Editor’s Note: Almost 20 years ago, when I was a guide in Yellowstone National Park, I fell in love with the Rabbit’s Foot Emerger. Fished as a dropper behind a PMD Sparkle Dun on the Lamar River in August, this fly was simply deadly on big cutthroats. That fall, I took the pattern to the Rapid River in northwestern Maine, where the landlocked salmon couldn’t resist it, either. Ever since, I’ve had plenty of Rabbit’s Foot Emergers in my fly boxes. I recently stumbled across this Orvis News interview with Tom Rosenbauer, who created the pattern, in which he discusses his theories on why it works so well.
Some patterns just have it—that ability to imitate no particular insect or food, yet somehow imitate most all of them and attract the wiliest of trout that have thus far snubbed all other offers. Think the Parachute Adams. The Woolly Bugger. The Pheasant Tail. The go-to fly. The rabbit’s foot that increases your luck. This is Rosenbauer’s Rabbit’s Foot Emerger, a fly you simply do not want to be without on the river, especially during a hatch of Hendricksons (or Baetis, or PMDs… you get the picture).
We got together with Tom Rosenbauer to ask him about this proven pattern.
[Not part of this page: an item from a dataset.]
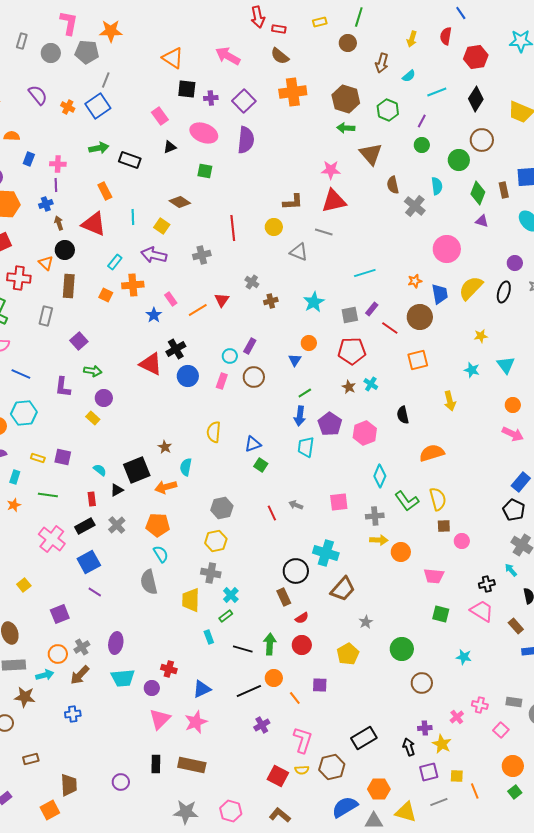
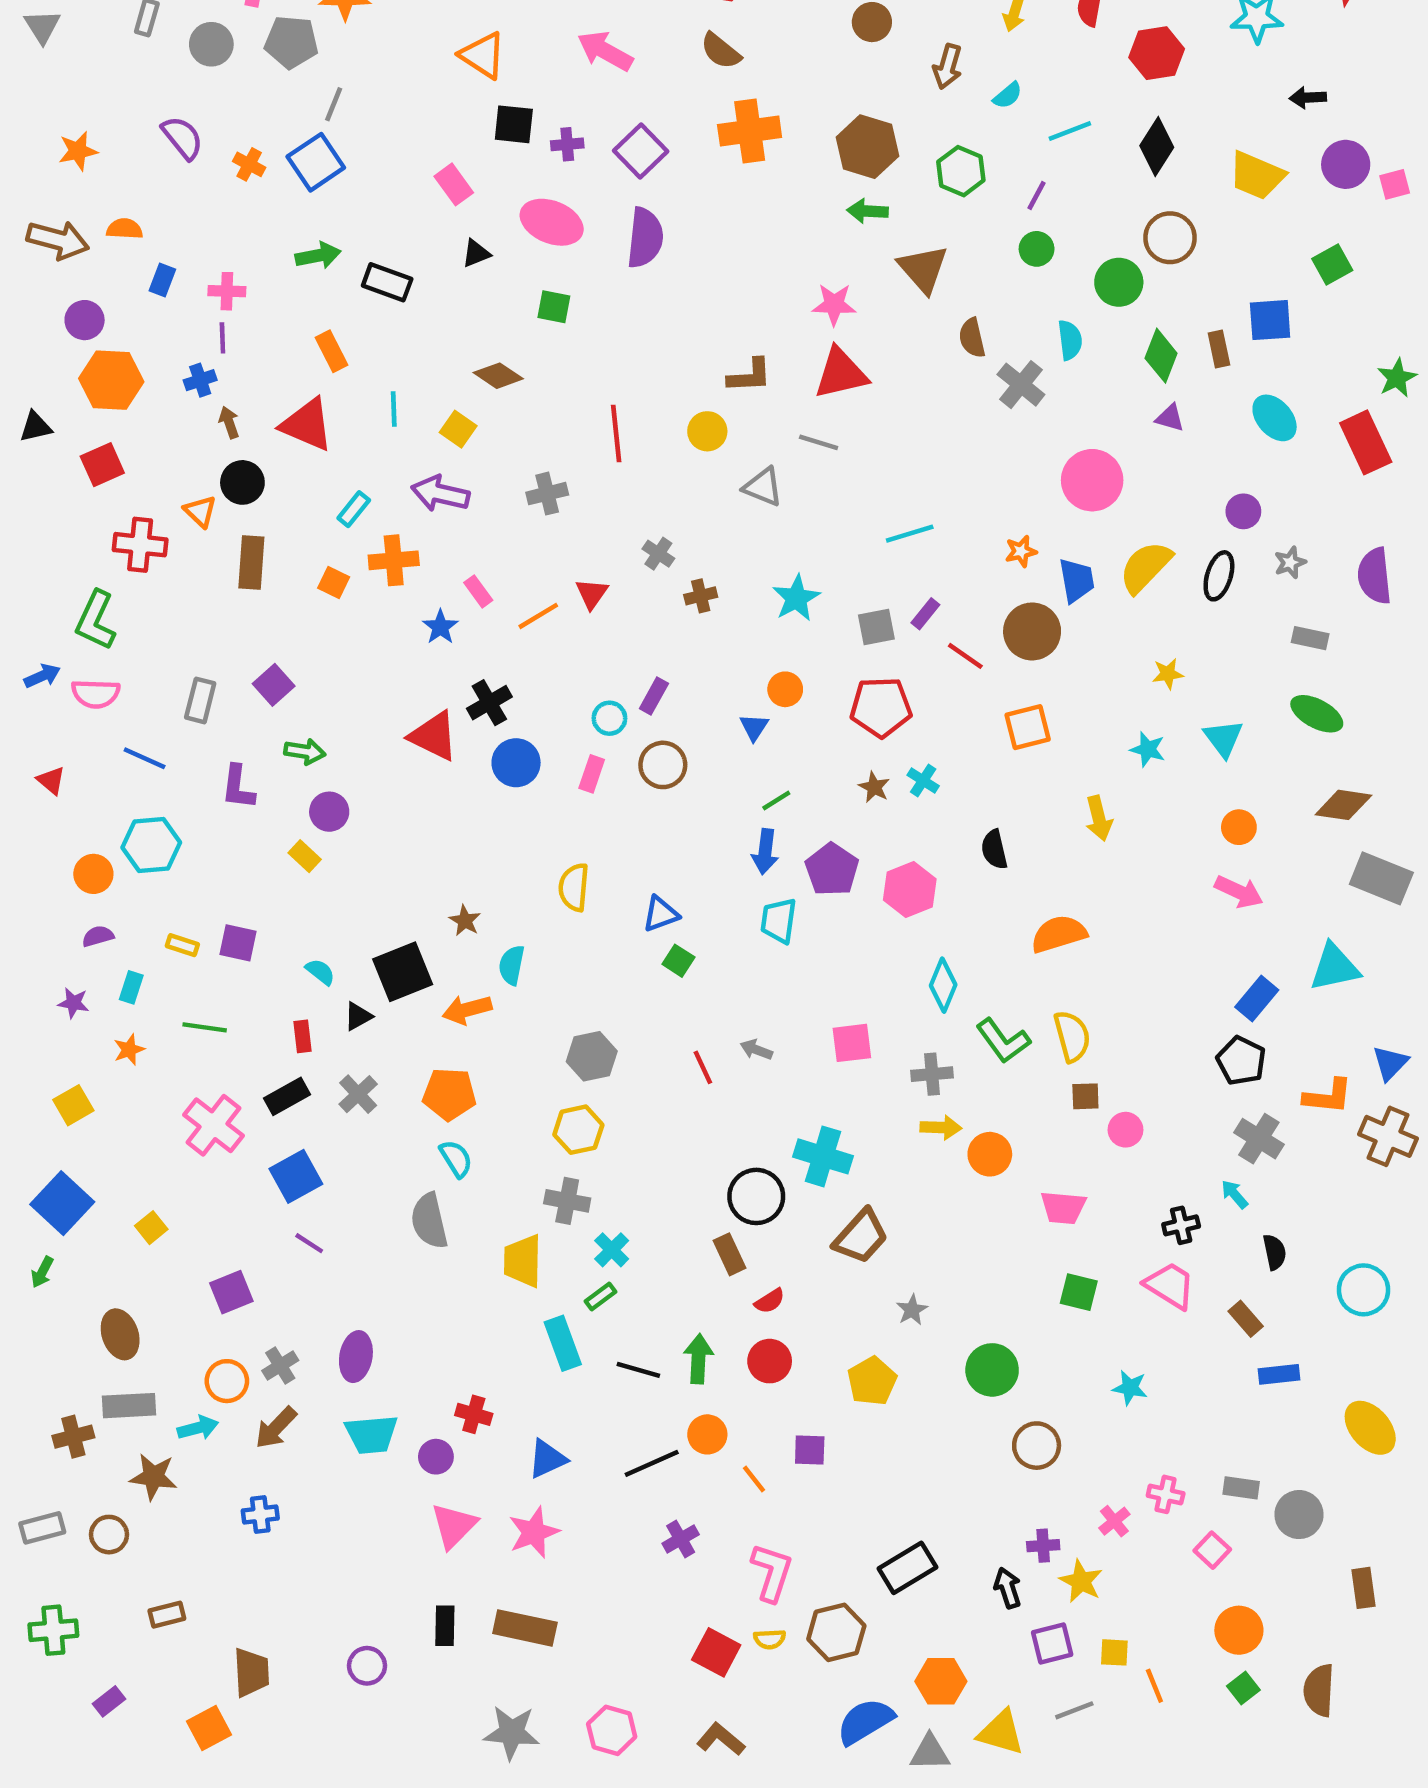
gray rectangle: (46, 316) -> (200, 700), moved
cyan rectangle: (209, 637) -> (563, 1343), size x1.6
ORVIS NEWS: Why do these flies work so well?
TOM ROSENBAUER: Honestly, I don’t know why, exactly. I can surmise though. And I can say, without a doubt, I’ve fooled more trout during more and different hatches—and while prospecting—on this fly than just about any I’ve ever fished. Many times, trout take this pattern when they won’t take much else, or anything else.
ON: What do you surmise about the Rabbit’s Foot Emerger’s success?
TR: The hare’s-foot fur has a lot to do with it. I was inspired by Bill Phillie’s Usual and some of Galen Mercer’s emergers. It was the first fly that used hare’s foot. I love the buoyancy of the material. It keeps the top half floating while the rest is submerged subsurface, which looks so natural. Plus, that “bugginess,” that slightly unkempt look. Trout seem to really love it.
ON: What else?
TR: I think it’s the sum of the parts. The materials are basic. But as a whole, they add up to something special. The curved nymph hook gives it that great classic emerger profile. It half floats and sits low, the body sits just subsurface. Trout prefer emergers naturally over duns because they’re more vulnerable. They take less energy to consume. And then there’s the Antron shuck that gives the look of a fly that’s just sprouted its wings and is sort of riding its shuck like a raft and is very susceptible. The CDC adds movement and traps air bubbles.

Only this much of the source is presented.